Une inquiétude légitime et argumentée qui ne s'est pas traduite par des conséquences négatives, du moins à grande échelle.
Elle reflète cependant une interprétation erronée sur un point de ces technologies biométriques. Touch ID aujourd'hui comme Face ID demain ne remplacent pas les mots de passe (on peut ne jamais utiliser ces fonctions biométriques), ils les complètent, et les renforcent même d'une certaine façon. C'est ce qu'Apple explique : « Touch ID rend l’utilisation d’un code plus long et complexe beaucoup plus pratique, car les utilisateurs n’ont pas à le saisir aussi souvent ».
De fait, dès lors que vous n'avez plus besoin de taper votre mot de passe à chaque fois, pourquoi ne pas en profiter pour le rendre plus long, plus complexe et plus sûr pour les quelques fois où il sera nécessaire ? De même, en ne permettant l'enregistrement que de 5 doigts maximum on pouvait renouveler sa méthode d'identification de temps en temps. Dans tous les cas, Touch ID proposait une solution simple à ceux que l'usage répété d'un mot de passe rebutait.
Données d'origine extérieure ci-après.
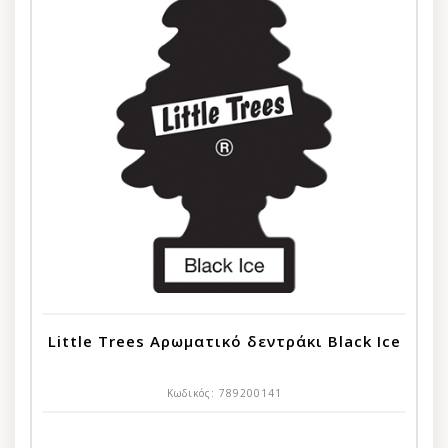
Little Trees Αρωματικό δεντράκι Black Ice
Κωδικός:
789200141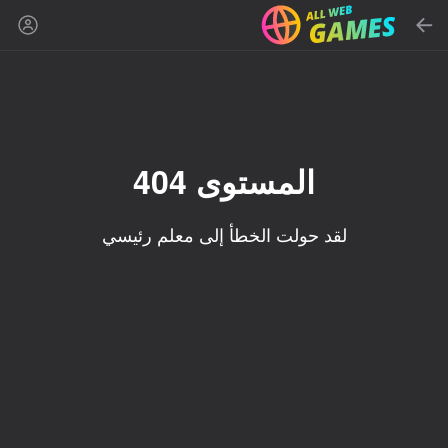
بحث
ابحث عن لعبة أو نوع
ألعاب أونلاين مجانية
المُوصى بها
المستوى 404
لقد حولت الخطأ إلى معلم رئيسي
86
90
16+
85
Mahjong Blast
Duck Rescue: Screw
Spider Solitaire (1, 2,
Clear
and 4 suits)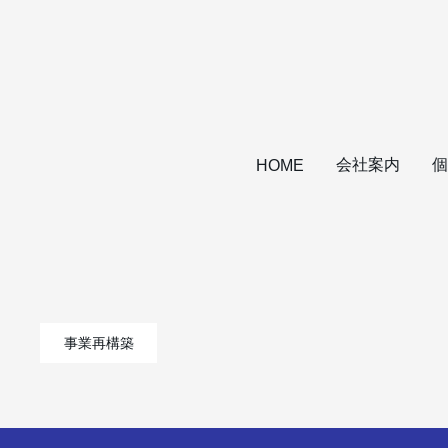
会社案内
個
HOME
事業再構築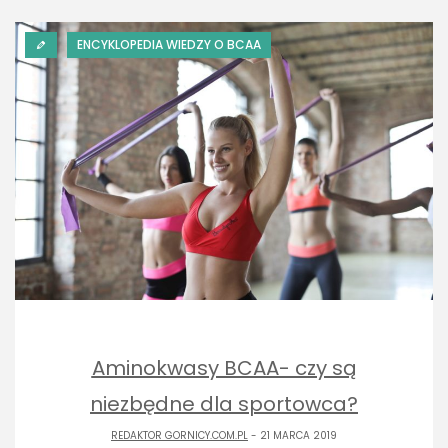
ENCYKLOPEDIA WIEDZY O BCAA
Aminokwasy BCAA- czy są
niezbędne dla sportowca?
REDAKTOR GORNICY.COM.PL
- 21 MARCA 2019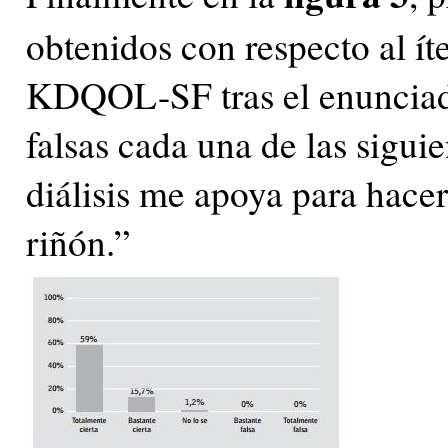
obtenidos con respecto al í
KDQOL-SF tras el enunciado
falsas cada una de las sigui
diálisis me apoya para hace
riñón.”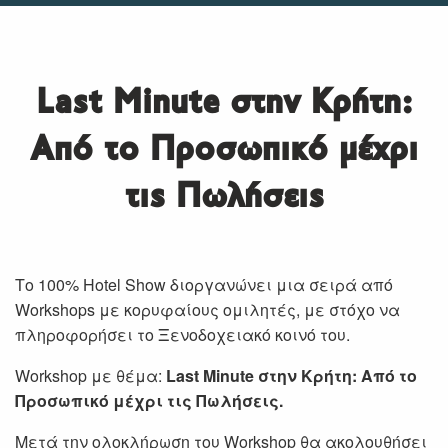
Last Minute στην Κρήτη:
Από το Προσωπικό μέχρι
τις Πωλήσεις
Το 100% Hotel Show διοργανώνει μια σειρά από
Workshops με κορυφαίους ομιλητές, με στόχο να
πληροφορήσει το Ξενοδοχειακό κοινό του.
Workshop με θέμα:
Last Minute στην Κρήτη: Από το
Προσωπικό μέχρι τις Πωλήσεις.
Μετά την ολοκλήρωση του Workshop θα ακολουθήσει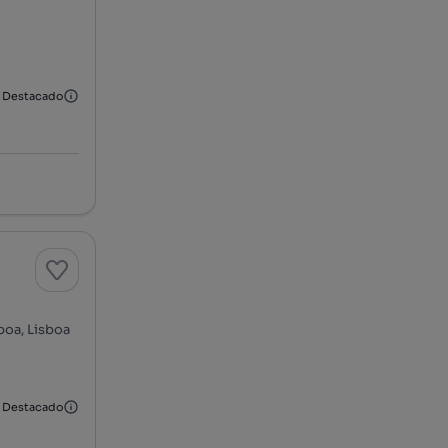
Destacado
boa, Lisboa
Destacado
Au bout de quatre années et après être finalement arrivé sur les MacBook Pro Touch Bar, Touch ID a montré qu'à défaut d'être 100 % inviolable, il était suffisamment sûr et pratique pour des millions des gens dans l'usage quotidien de leur téléphone. Tous les smartphones ou presque sont aujourd'hui dotés d'un capteur d'empreintes et la perspective de sa disparition au fil des précédentes rumeurs sur les prochains iPhone en inquiétait beaucoup. La greffe Touch ID a fini par prendre et bien prendre.
Le doigt dans l'œil
En février 2014, a commencé à courir la rumeur d'un vif intérêt chez Apple pour les technologies de reconnaissance de l'iris et de détection faciale. Touch ID venait à peine de naître que la suite était en préparation. Enfin… pas si sûr à en lire deux des réactions à cette rumeur :
L'avantage de Touch ID c'est qu'il est intuitif et transparent, tu touches le bouton Home et il scanne ton doigt au passage. Un capteur d'iris obligerait l'utilisateur à caler son téléphone devant son œil, sous le bon angle et à la bonne distance, ce qui en plus de lui donner l'air ridicule ne serait absolument pas intuitif.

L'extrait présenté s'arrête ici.